Quest’ultimo, infatti, ha emesso il primo provvedimento in cui si è pronunciato sull’uso dei cloud statunitensi dopo la sentenza Schrems II, dichiarando illegittimo il trasferimento dati extra europeo effettuato da una società tedesca attraverso il servizio di newsletters gestito da Mailchimp.

Nello specifico, la società tedesca, attraverso la mailing di Mailchimp, trasferiva gli indirizzi mail di taluni soggetti senza prima aver ottenuto il loro consenso, in violazione delle norme del GDPR, che sanciscono (tra le altre cose) come l’esportatore dati debba ottenere il previo consenso degli interessati qualora intendesse trasferire i loro dati ad un paese extra europeo.

Il provvedimento è particolarmente rilevante in quanto sancisce che:

  • il trasferimento dati verso gli Stati Uniti non è ammesso laddove, seppur in presenza di Clausole Contrattuali Standard, non siano applicate ulteriori misure di protezione dati;
  • l’esportatore dati deve compiere necessariamente una verifica preliminare circa i criteri di adeguatezza della normativa di protezione dati personali del paese importatore;
  • la sanzione pecuniaria è applicata solo in presenza di un interesse pubblico che l’Autorità di Controllo competente valuta come leso (ai sensi dell’art 58 GDPR).
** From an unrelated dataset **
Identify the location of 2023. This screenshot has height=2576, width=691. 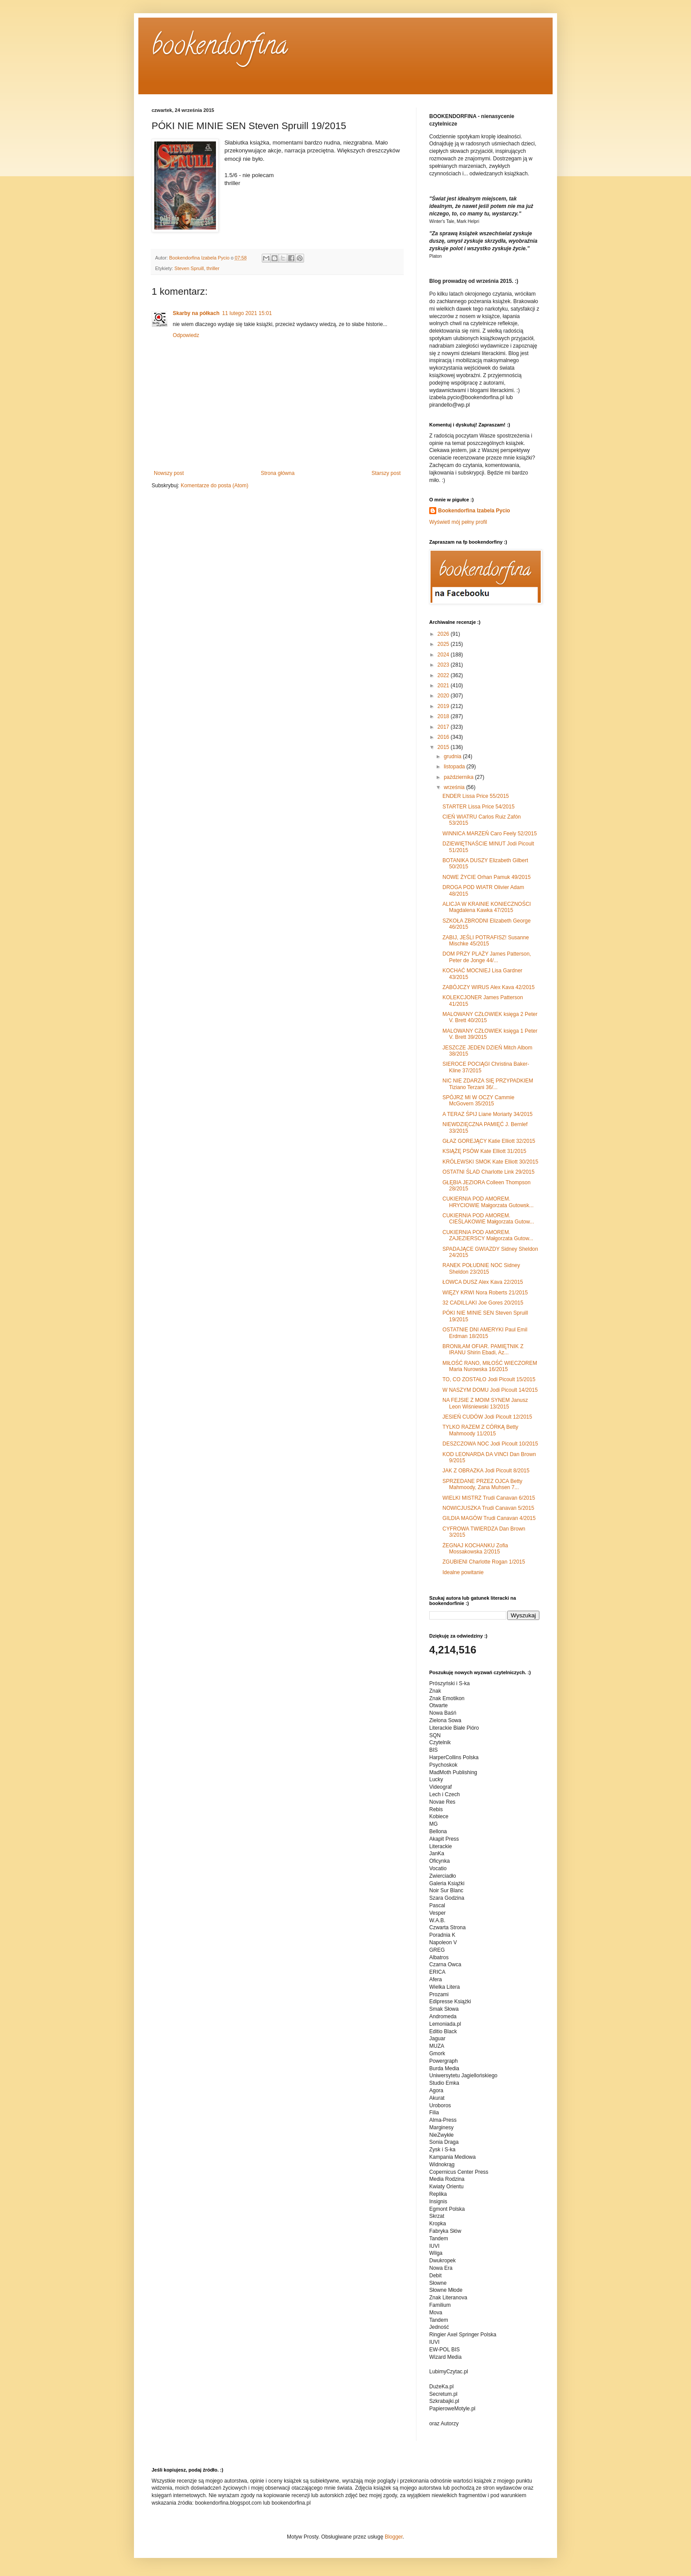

L’Autorità di Controllo bavarese ha concluso la procedura senza alcuna misura formale di vigilanza, sottolineando come, nel caso in oggetto, pochi fossero i dati del ricorrente trasferiti mediante il servizio di mailing tale da non giustificare alcuna sanzione pecuniaria a carico della società coinvolta.

Indubbiamente, questa decisione – seppur priva di contenuto sanzionatorio – costituisce un interessante precedente in materia di data protection, utilizzabile quale linea guida dalle società europee al fine di evitare di subire sanzioni per non aver rispettato i principi enunciati dalla Corte di Giustizia UE in Schrems II nell’uso dei servizi cloud.